Or when Samson sinned in pursuing foreign women, and told Delilah the secret of his strength, he received the physical correction from God in being captured, and having his eyes plucked out by the Philistines (Judges 16). Those eyes had lusted after women who were off limits for Samson, and now those lusting eyes were removed. Undoubtedly, this was a painful consequence, one that Samson did not forget.

Or there were many times when the Israelites disobeyed God in the Wilderness and suffered physical consequences at the hand of God, including physical death.

Or Achan who took the forbidden stuff from Jericho and he and his family died as a consequence (Joshua 7).

The point is that sometimes God's consequences are physically painful, not out of meanness, but out of love.

Sometimes God's consequences are a loss of privilege, such as when King Saul failed to completely obey God's command to utterly wipe out the Amalekites (1 Samuel 15). Because of his sin, God removed the privilege of Saul's line continuing on the throne. This was also the case when Jeroboam failed to obey God's commands (1 Kings 11 & 14).

There are different consequences for our sin as God deems fit for the occasion. To say, though, that there is no biblical precedent for physical, "corporeal" discipline, is not biblically accurate.

God gives principles for parents regarding their children in this regard as well.

Proverbs 13:24, "He who spares his rod hates his son, but he who loves him disciplines him promptly."

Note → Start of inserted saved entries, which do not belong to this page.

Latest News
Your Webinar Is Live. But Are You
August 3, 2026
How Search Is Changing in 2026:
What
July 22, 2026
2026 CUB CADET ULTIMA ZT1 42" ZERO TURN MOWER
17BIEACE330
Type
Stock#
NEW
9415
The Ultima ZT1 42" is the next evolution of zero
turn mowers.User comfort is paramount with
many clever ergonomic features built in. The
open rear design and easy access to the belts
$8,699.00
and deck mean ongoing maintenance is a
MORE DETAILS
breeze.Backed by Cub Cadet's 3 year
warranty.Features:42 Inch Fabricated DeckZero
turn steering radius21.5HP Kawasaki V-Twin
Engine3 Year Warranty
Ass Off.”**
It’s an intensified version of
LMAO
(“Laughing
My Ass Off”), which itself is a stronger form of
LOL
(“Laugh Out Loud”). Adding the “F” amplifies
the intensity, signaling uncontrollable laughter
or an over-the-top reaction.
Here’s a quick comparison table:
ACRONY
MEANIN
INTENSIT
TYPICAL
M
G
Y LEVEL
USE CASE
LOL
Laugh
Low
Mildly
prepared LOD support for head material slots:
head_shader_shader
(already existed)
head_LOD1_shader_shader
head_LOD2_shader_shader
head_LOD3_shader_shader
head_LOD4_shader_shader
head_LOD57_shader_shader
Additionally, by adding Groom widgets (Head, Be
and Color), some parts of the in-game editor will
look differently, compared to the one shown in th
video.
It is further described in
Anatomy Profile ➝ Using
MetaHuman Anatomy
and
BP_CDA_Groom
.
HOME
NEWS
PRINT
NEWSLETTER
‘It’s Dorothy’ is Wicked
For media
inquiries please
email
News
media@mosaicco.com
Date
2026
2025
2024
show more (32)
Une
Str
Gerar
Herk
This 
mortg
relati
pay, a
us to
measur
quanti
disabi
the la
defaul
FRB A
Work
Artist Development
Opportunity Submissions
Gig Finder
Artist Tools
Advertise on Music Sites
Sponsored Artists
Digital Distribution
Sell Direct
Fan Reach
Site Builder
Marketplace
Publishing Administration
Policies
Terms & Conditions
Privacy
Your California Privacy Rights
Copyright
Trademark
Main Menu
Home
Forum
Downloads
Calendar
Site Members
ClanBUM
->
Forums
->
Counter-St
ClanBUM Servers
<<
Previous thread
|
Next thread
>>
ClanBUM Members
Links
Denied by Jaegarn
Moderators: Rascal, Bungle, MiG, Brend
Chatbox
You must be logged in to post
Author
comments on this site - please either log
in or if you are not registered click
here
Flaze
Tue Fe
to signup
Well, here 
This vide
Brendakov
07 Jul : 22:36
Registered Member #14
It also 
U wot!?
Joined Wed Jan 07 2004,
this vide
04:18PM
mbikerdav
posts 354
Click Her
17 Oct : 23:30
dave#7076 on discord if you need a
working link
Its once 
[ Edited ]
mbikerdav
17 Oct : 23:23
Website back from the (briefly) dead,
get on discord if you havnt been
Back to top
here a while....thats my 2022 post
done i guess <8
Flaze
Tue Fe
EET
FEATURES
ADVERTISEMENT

Proverbs 22:15, "Foolishness is bound up in the heart of a child; the rod of correction will drive it far from him."

Proverbs 29:15, "The rod and rebuke give wisdom, but a child left to himself brings shame to his mother."

Hebrews 12, quoting from Proverbs 3:11-12 give us the theological principle supporting all of this, "My son, do not despise the chastening of the Lord, nor detest his correction; for whom the Lord loves he corrects, just as a father the son in whom he delights."

Now, whenever God corrects us as his children, it is always done in righteousness, purity, love, and holiness. That is not always the case with human parents. We all struggle with sinful flesh and selfish hearts. So whenever we chasten our children, it must be done under the control of the Holy Spirit in us, and without sinful anger in our hearts.

If we struggle with sinful anger towards our children, then we must repent and seek God's grace to change. Parents are under the microscope in the correction of their children just as much as the children are in being corrected.

Christian parent, all of this should drive us to our knees in prayer, seeking God's help to biblically, spiritually, and appropriately discipline our children, for their spiritual well-being, for the sake of the home, and for the glory of God.

Don't shirk your responsibility to discipline your children, but don't use your authority as a weapon and abuse your responsibility either.